- Collected data
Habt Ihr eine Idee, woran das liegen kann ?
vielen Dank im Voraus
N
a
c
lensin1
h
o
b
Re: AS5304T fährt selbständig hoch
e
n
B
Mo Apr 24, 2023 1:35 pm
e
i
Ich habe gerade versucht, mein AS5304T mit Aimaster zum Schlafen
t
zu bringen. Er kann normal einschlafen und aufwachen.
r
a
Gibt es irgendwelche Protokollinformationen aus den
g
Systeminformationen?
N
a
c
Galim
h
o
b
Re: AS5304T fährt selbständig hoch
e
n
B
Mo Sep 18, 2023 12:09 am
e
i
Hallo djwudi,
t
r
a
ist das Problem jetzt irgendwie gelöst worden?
...
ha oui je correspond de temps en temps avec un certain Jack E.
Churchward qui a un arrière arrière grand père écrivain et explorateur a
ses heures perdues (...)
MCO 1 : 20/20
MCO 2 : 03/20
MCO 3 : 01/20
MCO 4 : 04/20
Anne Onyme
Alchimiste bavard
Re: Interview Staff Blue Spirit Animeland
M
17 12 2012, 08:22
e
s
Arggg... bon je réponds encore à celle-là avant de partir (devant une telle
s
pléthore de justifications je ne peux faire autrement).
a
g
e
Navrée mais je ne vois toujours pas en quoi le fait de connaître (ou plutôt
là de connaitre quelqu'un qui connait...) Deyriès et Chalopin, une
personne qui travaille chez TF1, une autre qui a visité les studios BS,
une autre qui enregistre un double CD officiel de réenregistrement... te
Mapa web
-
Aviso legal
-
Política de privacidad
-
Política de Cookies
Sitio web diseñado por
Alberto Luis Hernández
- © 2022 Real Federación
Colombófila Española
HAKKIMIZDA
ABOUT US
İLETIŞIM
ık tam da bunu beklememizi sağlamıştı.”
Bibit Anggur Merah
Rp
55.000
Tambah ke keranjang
...
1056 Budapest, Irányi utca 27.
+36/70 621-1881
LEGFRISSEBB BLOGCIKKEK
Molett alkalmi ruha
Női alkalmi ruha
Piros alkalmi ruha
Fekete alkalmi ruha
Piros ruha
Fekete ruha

- Your objective
Among the lines above, repeat exactly those from the line with "Habt Ihr eine Idee, woran das liegen kann ?" to the line with "ist das Problem", counting both ends.

- Response area
Habt Ihr eine Idee, woran das liegen kann ?
vielen Dank im Voraus
N
a
c
lensin1
h
o
b
Re: AS5304T fährt selbständig hoch
e
n
B
Mo Apr 24, 2023 1:35 pm
e
i
Ich habe gerade versucht, mein AS5304T mit Aimaster zum Schlafen
t
zu bringen. Er kann normal einschlafen und aufwachen.
r
a
Gibt es irgendwelche Protokollinformationen aus den
g
Systeminformationen?
N
a
c
Galim
h
o
b
Re: AS5304T fährt selbständig hoch
e
n
B
Mo Sep 18, 2023 12:09 am
e
i
Hallo djwudi,
t
r
a
ist das Problem jetzt irgendwie gelöst worden?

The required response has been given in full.